*WHAT THIS TASK INVOLVES*. Could you say how many lines in the entries contain the string "aplicação"? Give only that number.

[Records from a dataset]
..............................

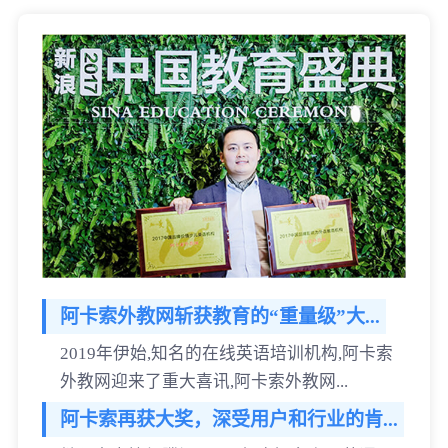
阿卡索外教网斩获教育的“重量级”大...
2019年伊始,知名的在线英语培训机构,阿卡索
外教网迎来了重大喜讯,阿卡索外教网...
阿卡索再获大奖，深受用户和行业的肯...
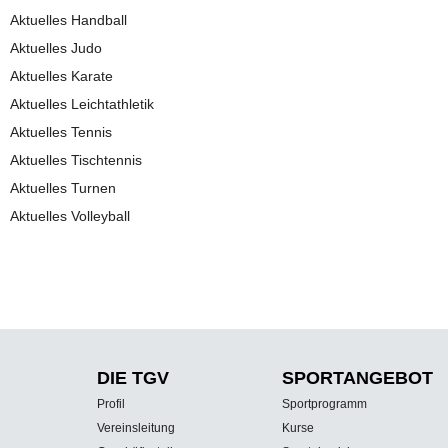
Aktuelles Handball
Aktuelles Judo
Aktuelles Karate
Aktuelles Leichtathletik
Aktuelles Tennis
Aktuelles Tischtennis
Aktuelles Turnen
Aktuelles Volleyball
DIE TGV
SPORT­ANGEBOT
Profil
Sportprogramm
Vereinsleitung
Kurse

..............................

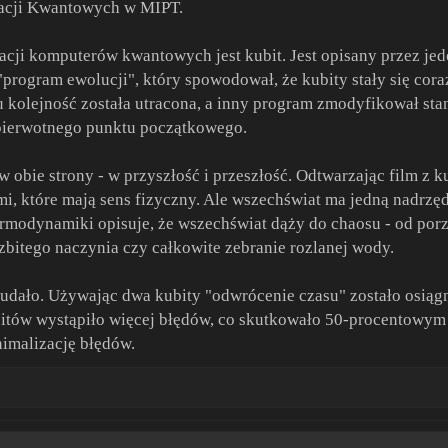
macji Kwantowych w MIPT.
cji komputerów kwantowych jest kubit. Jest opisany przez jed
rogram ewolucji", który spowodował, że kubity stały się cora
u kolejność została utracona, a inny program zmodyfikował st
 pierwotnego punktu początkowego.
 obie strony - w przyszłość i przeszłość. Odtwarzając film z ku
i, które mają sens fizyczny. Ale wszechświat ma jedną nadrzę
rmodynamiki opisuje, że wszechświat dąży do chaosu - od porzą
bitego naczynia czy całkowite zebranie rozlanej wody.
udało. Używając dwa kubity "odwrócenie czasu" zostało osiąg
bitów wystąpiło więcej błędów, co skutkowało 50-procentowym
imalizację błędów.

..............................

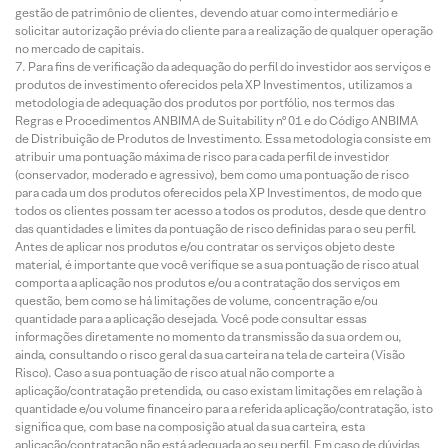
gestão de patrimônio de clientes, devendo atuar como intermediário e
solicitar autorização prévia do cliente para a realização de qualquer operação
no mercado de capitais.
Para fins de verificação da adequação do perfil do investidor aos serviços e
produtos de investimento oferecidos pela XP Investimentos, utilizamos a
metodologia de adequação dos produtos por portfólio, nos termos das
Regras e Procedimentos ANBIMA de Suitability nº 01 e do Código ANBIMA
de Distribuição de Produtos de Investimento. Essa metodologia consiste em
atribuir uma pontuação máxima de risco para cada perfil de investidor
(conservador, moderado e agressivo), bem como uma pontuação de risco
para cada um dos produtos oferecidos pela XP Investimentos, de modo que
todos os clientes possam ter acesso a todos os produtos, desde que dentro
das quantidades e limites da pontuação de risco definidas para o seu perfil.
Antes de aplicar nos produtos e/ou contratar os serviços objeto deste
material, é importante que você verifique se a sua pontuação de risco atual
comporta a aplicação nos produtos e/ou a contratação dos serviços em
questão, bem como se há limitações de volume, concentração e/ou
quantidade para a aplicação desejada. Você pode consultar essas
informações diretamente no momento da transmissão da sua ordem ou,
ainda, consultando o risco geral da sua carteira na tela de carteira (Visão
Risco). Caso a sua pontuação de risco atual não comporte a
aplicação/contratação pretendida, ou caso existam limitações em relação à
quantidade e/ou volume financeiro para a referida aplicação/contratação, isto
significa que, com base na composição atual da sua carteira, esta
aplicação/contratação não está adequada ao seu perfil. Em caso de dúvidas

..............................

*ANSWER SECTION*. 5